Stored records:
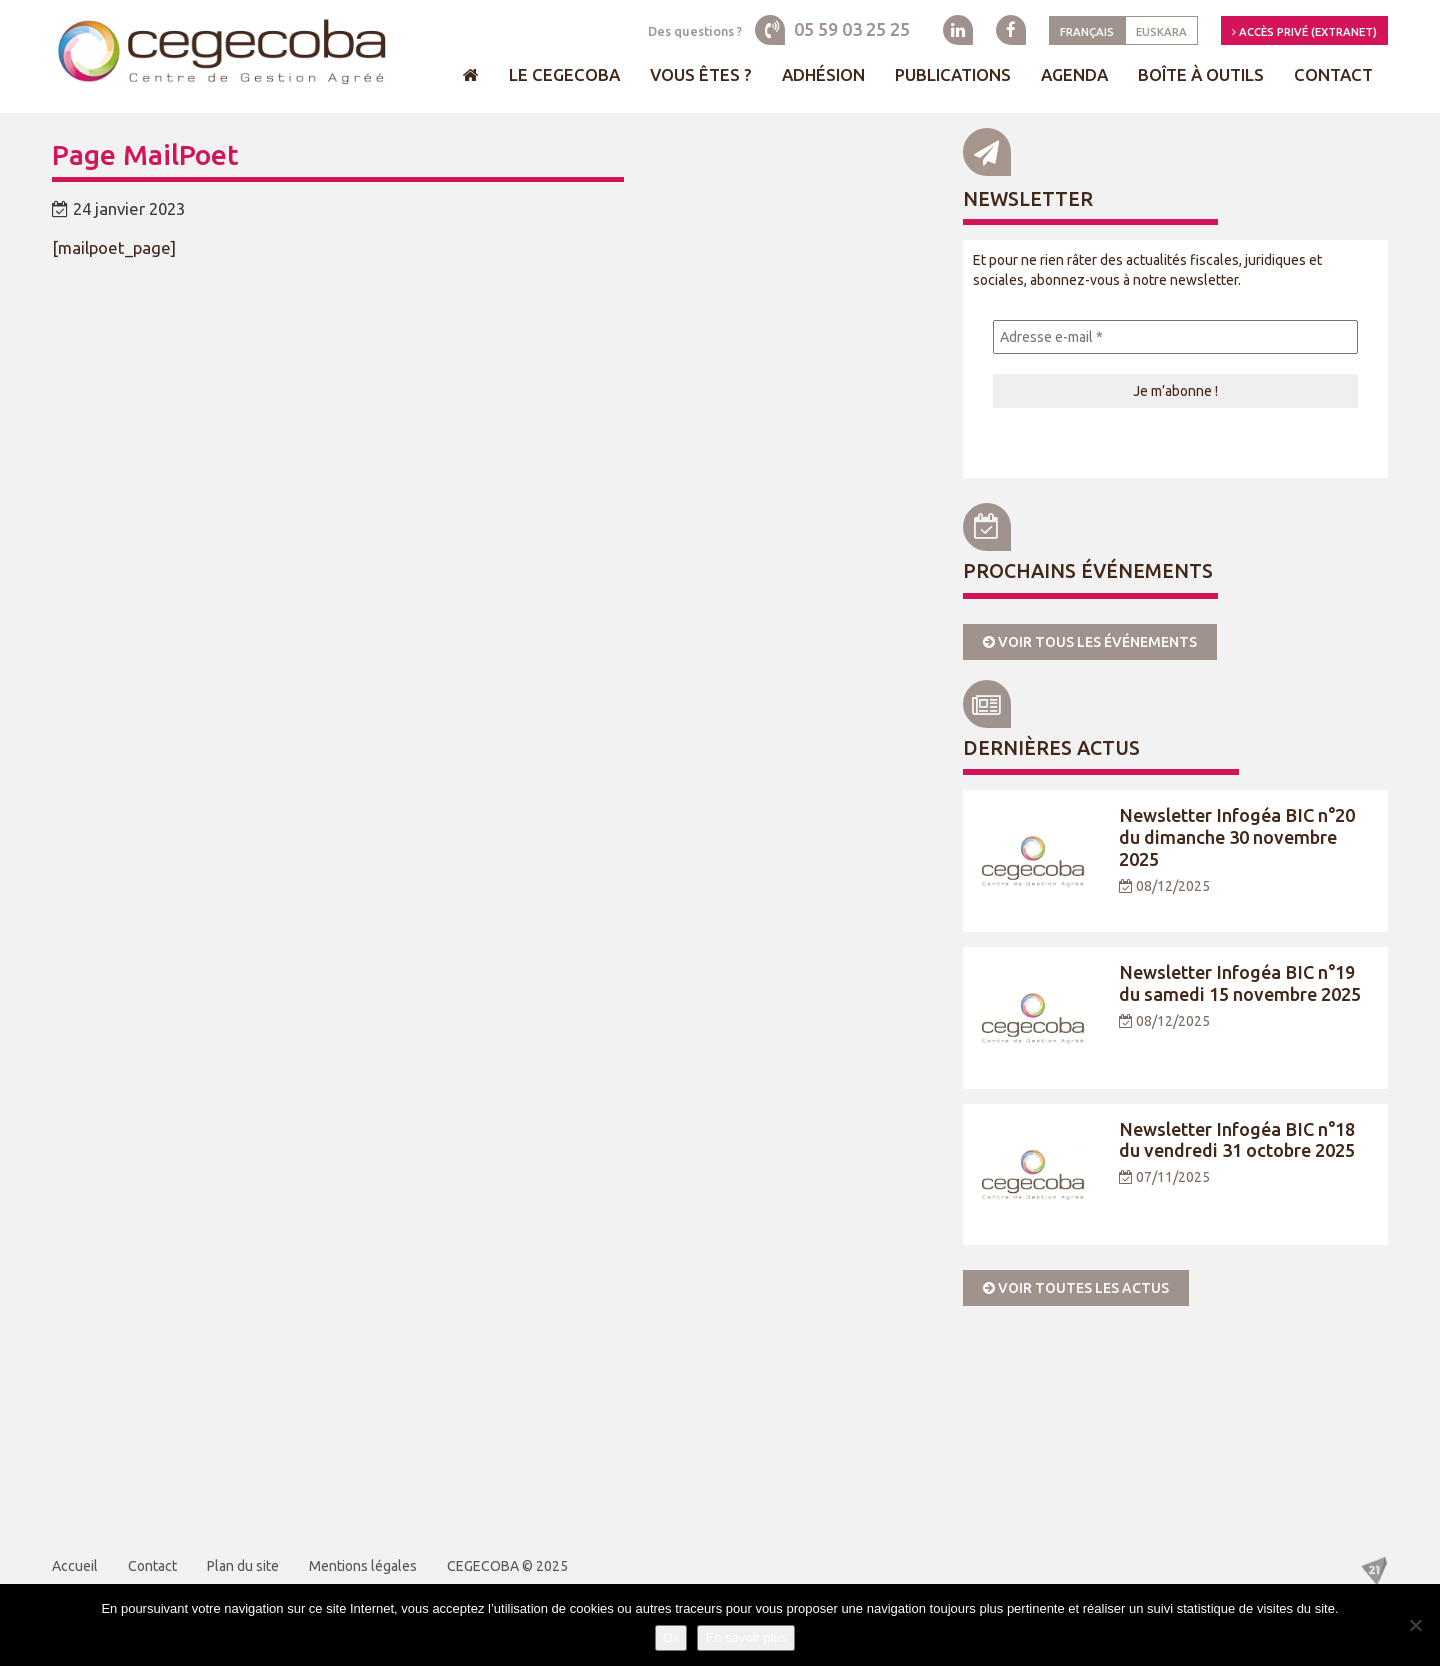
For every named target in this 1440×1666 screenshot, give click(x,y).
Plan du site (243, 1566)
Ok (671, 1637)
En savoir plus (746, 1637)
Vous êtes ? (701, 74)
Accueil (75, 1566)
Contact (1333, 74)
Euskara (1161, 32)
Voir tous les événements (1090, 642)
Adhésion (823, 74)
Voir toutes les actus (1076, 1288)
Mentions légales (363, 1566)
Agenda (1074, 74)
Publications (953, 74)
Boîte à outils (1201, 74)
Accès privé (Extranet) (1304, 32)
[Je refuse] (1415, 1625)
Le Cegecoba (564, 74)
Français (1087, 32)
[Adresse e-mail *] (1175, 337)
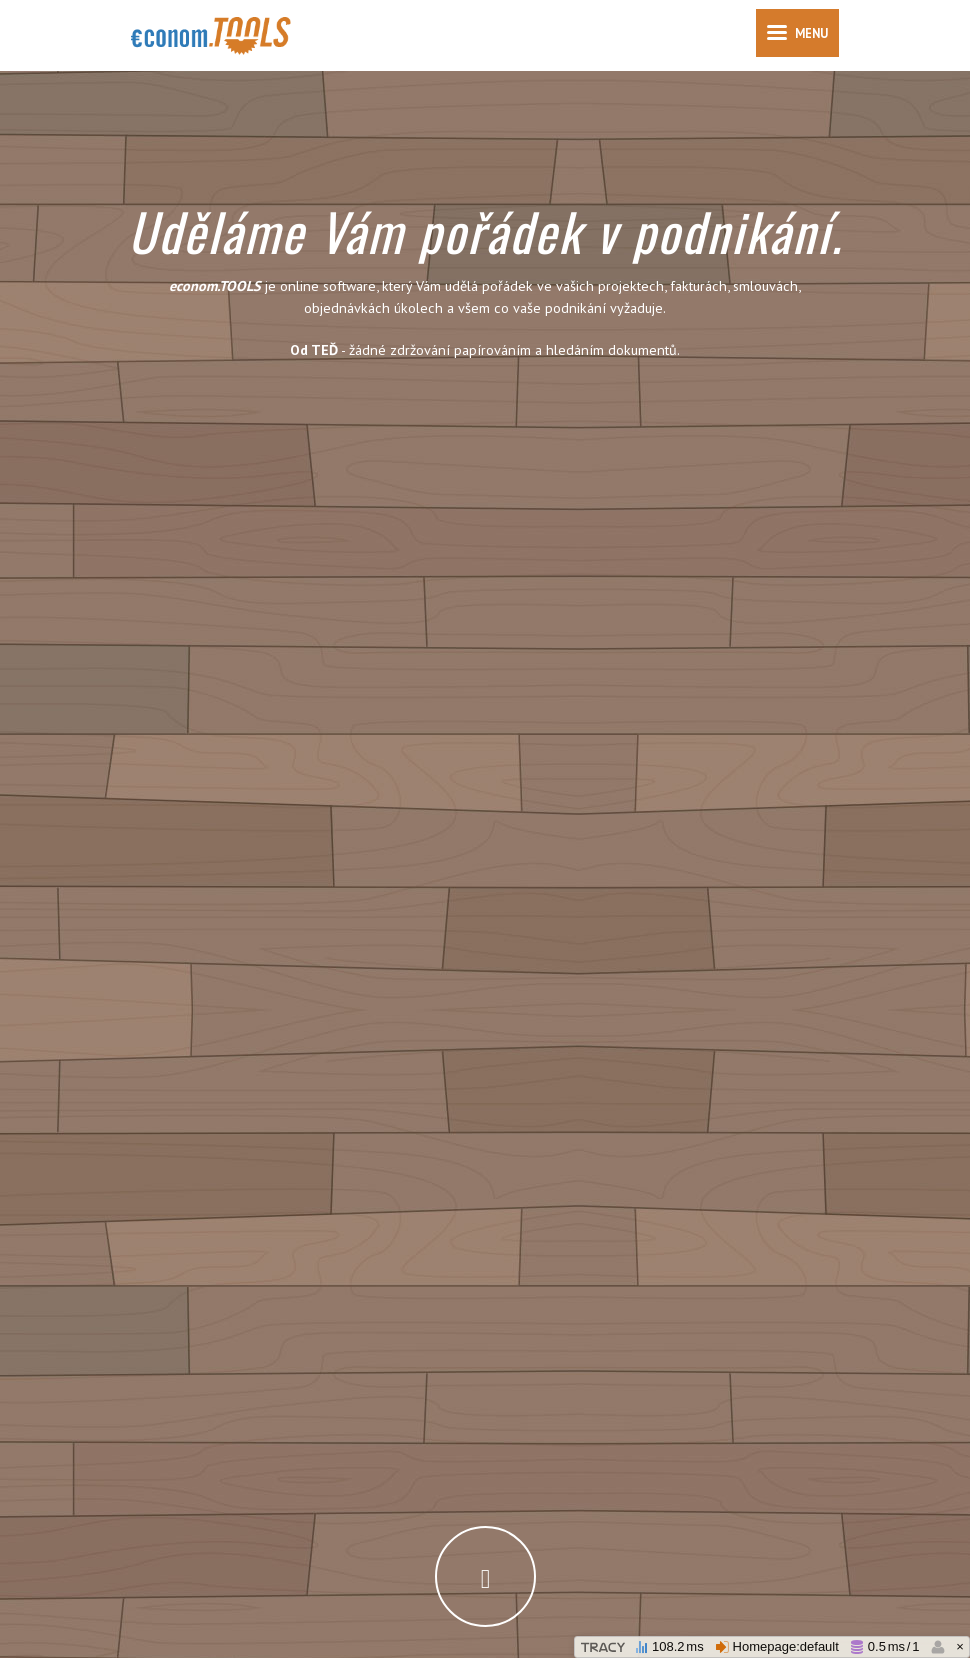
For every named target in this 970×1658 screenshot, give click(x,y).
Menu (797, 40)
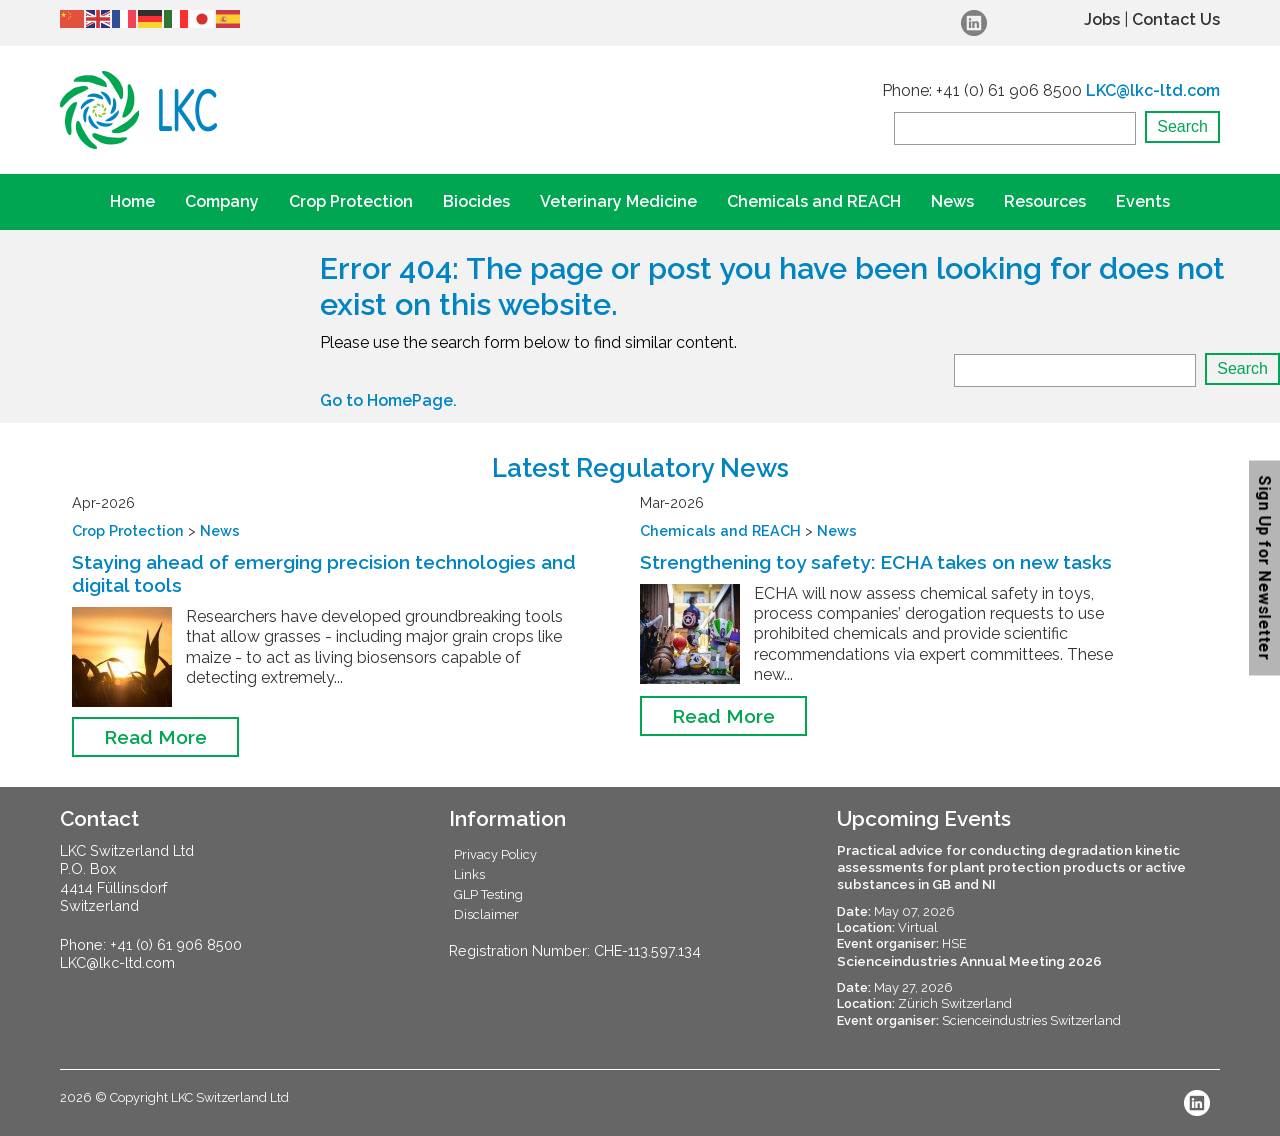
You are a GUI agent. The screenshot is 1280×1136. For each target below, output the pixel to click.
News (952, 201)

Assigned task: Copy from the entries above each line in which the string "every" can be found.

Your response:
For every named target in this 1440×1666 screenshot, give click(x,y).
For every named target in this 970×1658 screenshot, give click(x,y).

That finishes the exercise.